PORTSMOUTH, Va. - More than two dozen children or teenagers have killed or injured by gunfire in Hampton Roads since late May.
Many of those shootings occurred in the City of Portsmouth.
City leaders stepped forward Tuesday recognizing they have a huge problem on their hands.
"I am tired of seeing young dead people that die for needless reasons," said Police Chief Renado Prince.
Prince delivering a sobering message to a packed council chambers.
"The safety of our community is priority number one," said Portsmouth Mayor Shannon Glover. "We have heard the citizens of Portsmouth speak out."
The city called the press conference to unveil a new three-prong approach as to how they plan to combat crime in the city, specifically crime plaguing our youth.

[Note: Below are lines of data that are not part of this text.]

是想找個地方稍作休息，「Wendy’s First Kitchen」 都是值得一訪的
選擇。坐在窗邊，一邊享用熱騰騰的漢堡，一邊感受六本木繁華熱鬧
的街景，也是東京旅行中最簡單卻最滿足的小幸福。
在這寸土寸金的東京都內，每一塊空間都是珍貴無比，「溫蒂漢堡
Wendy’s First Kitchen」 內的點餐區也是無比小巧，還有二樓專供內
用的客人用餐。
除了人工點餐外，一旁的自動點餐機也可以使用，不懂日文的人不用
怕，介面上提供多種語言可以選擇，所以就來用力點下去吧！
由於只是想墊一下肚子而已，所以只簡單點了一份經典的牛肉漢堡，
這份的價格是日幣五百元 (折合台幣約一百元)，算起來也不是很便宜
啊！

"We are trying to track guns where they came from and trying to track the source, and we are actively getting guns off street, but it's not enough to stem violence," said Chief Prince.
The new three-prong approach is Prevention, Intervention and Enforcement. They will do by starting with a $495,000 grant awarded by the Department of Criminal Justice.
"If people don't trust you, then don't want to talk to you or provide information to help you," said Chief Prince.
To regain and build that trust, they will spend that money to hire what they call "ambassadors" from grassroots organizations like Stop The Violence 757 and Act Now to infiltrate high crime communities.
"We are empowering them to go into the community and hire violence interrupters and mentors that interact with youth and people in city and introduce alternatives," explained Chief Prince.
"We know that when young people are engaged and they have something to do, it limits the interact to adversely impact them," said Mayor Glover.
Portsmouth Police, who are already short-numbered by 70 officers, stressed they can't tackle this problem alone - they say they need the citizens to step up and become part of the solution.
"The police department is a part of the community, not apart from the community. We have to take a stand, and we need you," he said.
Another strategy the city is doing is working with Dominion Energy to install street lights in dark neighborhoods in hopes to deter crime and hiding places for criminals.